# Happy Mothers' Day!



## cojack (Aug 13, 2009)

Happy mothersday to all those mothers out there.


----------



## phreebsd (Dec 16, 2004)

w0rd to y0 momma.. and mine.
w0rd.


----------



## swampthing (May 2, 2010)

HAPPY MUDDERS DAY!!!!!!:rockn:


----------



## Masher (Jan 16, 2009)

Ditto....


----------



## Big D (Jun 23, 2009)

Mother's Day wasn't just one day for me, but the whole weekend. We saw Iron Man 2, had dinner at Montana's, watched Fast & Furious, went for a walk in the dog park, went for a shake at Peter's Drive in, the best ice cream place in Calgary.

Hope all you other mothers had a great day too!


----------



## Polaris425 (Dec 16, 2004)

Happy mothers day to our MIMB Mothers!!


----------



## Big D (Jun 23, 2009)

My 9-year-old just gave me a Mother's Day booklet he made for me in school. Get a load of some of his comments.....

I can keep my mom happy by....
- letting her go on Mud In My Blood.....

If my mother had a magic wand...
- she would mute our voices and get a snowmobile.

If my mother won a million dollars....
- she would spend it on a big truck

My mom is special because.... (I hate to think what the teacher in his Catholic school thought of this answer)
- She's not like regular moms.
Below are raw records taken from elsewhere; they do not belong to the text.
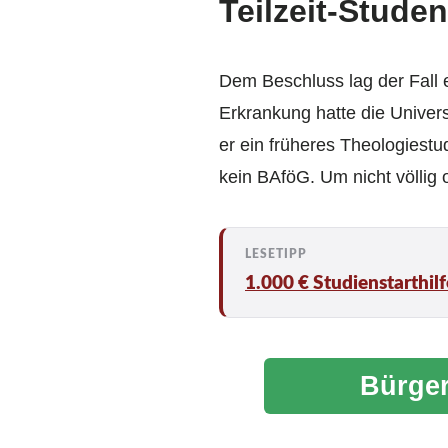
Teilzeit-Stude
Dem Beschluss lag der Fall
Erkrankung hatte die Univers
er ein früheres Theologiest
kein BAföG. Um nicht völlig
1.000 € Studienstarthil
Bürger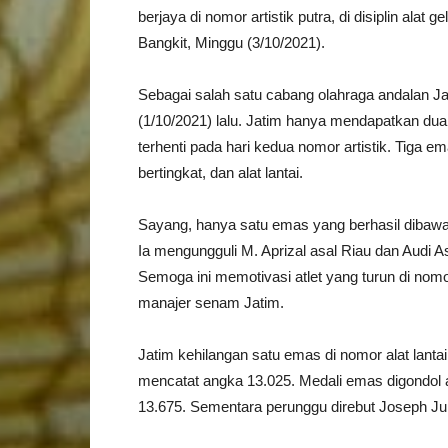
berjaya di nomor artistik putra, di disiplin alat
Bangkit, Minggu (3/10/2021).
Sebagai salah satu cabang olahraga andalan J
(1/10/2021) lalu. Jatim hanya mendapatkan dua 
terhenti pada hari kedua nomor artistik. Tiga em
bertingkat, dan alat lantai.
Sayang, hanya satu emas yang berhasil dibawa p
Ia mengungguli M. Aprizal asal Riau dan Audi A
Semoga ini memotivasi atlet yang turun di nomo
manajer senam Jatim.
Jatim kehilangan satu emas di nomor alat lanta
mencatat angka 13.025. Medali emas digondol at
13.675. Sementara perunggu direbut Joseph Jun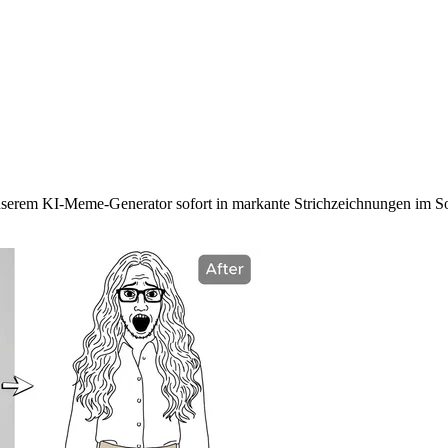
rwandle jedes Gesicht in ein Meme
nserem KI-Meme-Generator sofort in markante Strichzeichnungen im Soy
She likes to get dirty and likes to watch the shows I like.

Do my kids know me or what? :bigok:


He ended it with...
My Mom is the best. She treats me wonderfully and will always have a heart a large as God's. :smlove2:


----------



## cojack (Aug 13, 2009)

:hail: to those boys....sounds like you got some very well Boys that know there Momma...Thanks for sharing D


----------



## bayou_boy_22 (Mar 13, 2009)

Big D said:


> My 9-year-old just gave me a Mother's Day booklet he made for me in school. Get a load of some of his comments.....
> 
> I can keep my mom happy by....
> - letting her go on Mud In My Blood.....
> ...



Love it Big D. You should be proud.


----------



## Big D (Jun 23, 2009)

Actually, I'm a little creeped out. I didn't realize that this stuff consumed so much of me that my kids notice . 

Fortunately, he did put a lot of nice stuff in his booklet too. I think the funniest was "If she was Scooby-Doo, she'd always say 'Ry Rove Rou'


----------